I doubt they actually change the passenger ratings for those who habitually change ratings. It is easy to send a canned response but actually do nothing.


----------



## UBERPROcolorado (Jul 16, 2017)

Yozee said:


> Riders now are a little slower when exiting at the end of the ride to see how you are rating them.
> 
> I now keep multiple screens to switch back and forth untill they get the &%[email protected]!* out of mahcar... Then, wait for it...It is my old fav 1 star..s


I am confused. I have 2800 + trips over the past 6 months. I maintain a 4.98- 5.00. Only twice have I found it necessary to rate a client less than 5 stars. I only work nights.... The Cocktail crowd. Why is there a battle going on between drivers and clients?


----------



## newbiewpb (Jul 5, 2016)

UBERPROcolorado said:


> I am confused. I have 2800 + trips over the past 6 months. I maintain a 4.98- 5.00. Only twice have I found it necessary to rate a client less than 5 stars. I only work nights.... The Cocktail crowd.

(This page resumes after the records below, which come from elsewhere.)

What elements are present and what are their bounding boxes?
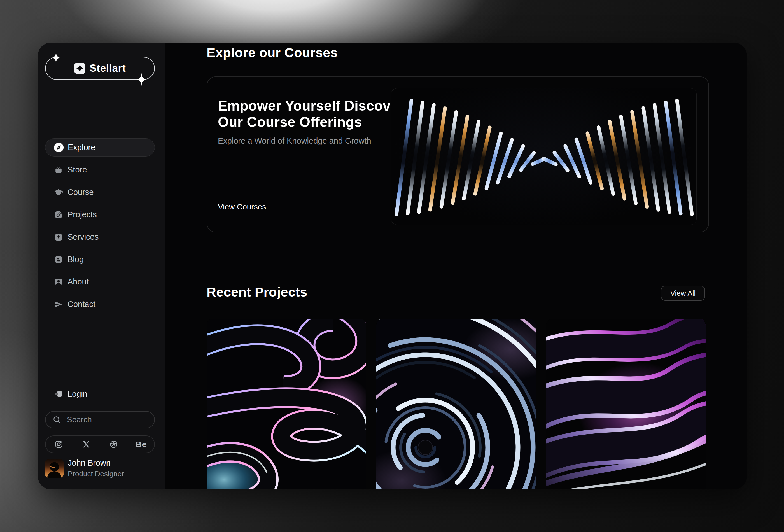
sidebar-item-label: About (67, 277, 89, 286)
sidebar-item-label: Services (67, 232, 99, 242)
project-card-3[interactable] (546, 319, 706, 489)
sidebar-item-label: Blog (67, 255, 84, 264)
main-content: Explore our Courses Empower Yourself Dis… (165, 43, 747, 489)
instagram-icon[interactable] (54, 440, 63, 449)
sidebar-item-label: Projects (67, 210, 97, 219)
sidebar: Stellart Explor (38, 43, 165, 489)
page-title: Explore our Courses (207, 45, 338, 60)
recent-projects-title: Recent Projects (207, 284, 307, 300)
sidebar-item-projects[interactable]: Projects (45, 205, 155, 224)
hero-helix-art (391, 88, 697, 225)
graduation-cap-icon (54, 187, 63, 197)
project-art-liquid-chrome (546, 319, 706, 489)
sidebar-item-contact[interactable]: Contact (45, 295, 155, 313)
sidebar-item-label: Contact (67, 300, 95, 309)
page-background: Stellart Explor (0, 0, 784, 532)
shopping-bag-icon (54, 165, 63, 175)
profile[interactable]: John Brown Product Designer (45, 458, 124, 478)
sparkle-icon (137, 73, 146, 86)
sidebar-item-services[interactable]: Services (45, 228, 155, 246)
dribbble-icon[interactable] (109, 440, 118, 449)
compass-icon (54, 142, 64, 152)
search-input[interactable] (66, 415, 148, 424)
profile-role: Product Designer (68, 470, 124, 478)
sidebar-nav: Explore Store (45, 138, 155, 313)
hero-title: Empower Yourself Discover Our Course Off… (218, 98, 414, 130)
project-cards (207, 319, 706, 489)
blog-icon (54, 254, 63, 264)
view-courses-link[interactable]: View Courses (218, 202, 266, 216)
sidebar-item-store[interactable]: Store (45, 161, 155, 179)
brand-star-icon (74, 63, 85, 74)
profile-name: John Brown (68, 458, 124, 468)
pencil-square-icon (54, 210, 63, 220)
paper-plane-icon (54, 299, 63, 309)
view-all-button[interactable]: View All (661, 286, 705, 301)
avatar (45, 459, 64, 478)
hero-card: Empower Yourself Discover Our Course Off… (207, 77, 709, 232)
social-bar: Bē (45, 436, 155, 453)
hero-subtitle: Explore a World of Knowledge and Growth (218, 136, 371, 146)
sidebar-item-label: Course (67, 188, 94, 197)
sparkle-icon (52, 52, 60, 63)
hero-image (391, 88, 697, 225)
login-label: Login (67, 390, 87, 399)
login-icon (54, 389, 63, 399)
behance-icon[interactable]: Bē (136, 440, 146, 449)
sidebar-item-label: Store (67, 165, 87, 174)
project-card-1[interactable] (207, 319, 366, 489)
sidebar-item-label: Explore (68, 143, 95, 152)
person-square-icon (54, 277, 63, 287)
brand-logo[interactable]: Stellart (45, 57, 155, 80)
project-card-2[interactable] (376, 319, 536, 489)
sidebar-item-about[interactable]: About (45, 273, 155, 291)
project-art-glass-ribbons (207, 319, 366, 489)
x-icon[interactable] (82, 440, 91, 449)
sidebar-item-blog[interactable]: Blog (45, 250, 155, 269)
search-icon (52, 415, 62, 425)
brand-name: Stellart (90, 62, 126, 74)
search-box[interactable] (45, 411, 155, 428)
app-window: Stellart Explor (38, 43, 747, 489)
login-button[interactable]: Login (45, 388, 155, 400)
star-square-icon (54, 232, 63, 242)
sidebar-item-course[interactable]: Course (45, 183, 155, 201)
sidebar-item-explore[interactable]: Explore (45, 138, 155, 157)
project-art-chrome-vortex (376, 319, 536, 489)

Why is there a battle going on between drivers and clients?


your answer is "Colorado"
nicer people
you are very lucky!


----------



## UberBastid (Oct 1, 2016)

I think its a good sign that pax's are getting concerned about their ratings.
That's good.
They should be.
Next is they just MAY figure out that there is a correlation between tip and rating, and that a one star on THEM is much more damaging than a one star on US. I will get twenty five stars today, your one star has no effect on my ratings.


----------



## Rakos (Sep 2, 2014)

sellkatsell44 said:


> If someone else does this, you may get dinged as their latest driver if that makes sense.


Now THAT makes lots of sense...

Wonder how many times a pax...

Rerates and mistakenly hits...

The wrong driver...has to happen...

Rakos


----------



## UBERPROcolorado (Jul 16, 2017)

newbiewpb said:


> your answer is "Colorado"
> nicer people
> you are very lucky!


Could be correct. But most of my riders are either newer to colorado or are visiting. Might be the altitude or the fresh air.


----------



## Rakos (Sep 2, 2014)

UBERPROcolorado said:


> Could be correct. But most of my riders are either newer to colorado or are visiting. Might be the altitude or the fresh air.


OR...

The greenery...8)


----------



## UBERPROcolorado (Jul 16, 2017)

Rakos said:


> OR...
> 
> The greenery...8)


Lol....that could be true.


----------



## steveK2016 (Jul 31, 2016)

Rakos said:


> Now THAT makes lots of sense...
> 
> Wonder how many times a pax...
> 
> ...


Or 2 weeks later when you change their rating, if they just took another uber theyll assume he was the one that down rated them and retaliate against him.

Ever get a 1 star and was like "WTF?! I didnt have any issues with my pax tonight!" Now you may have an answer to that question.


----------



## UberBastid (Oct 1, 2016)

Rakos said:


> Now THAT makes lots of sense...
> 
> Wonder how many times a pax...
> 
> ...


There is a randomness to life ....
that is poetic .......
and as understandable as the mumblings ....
of some knuckle dragging Uber driver.


----------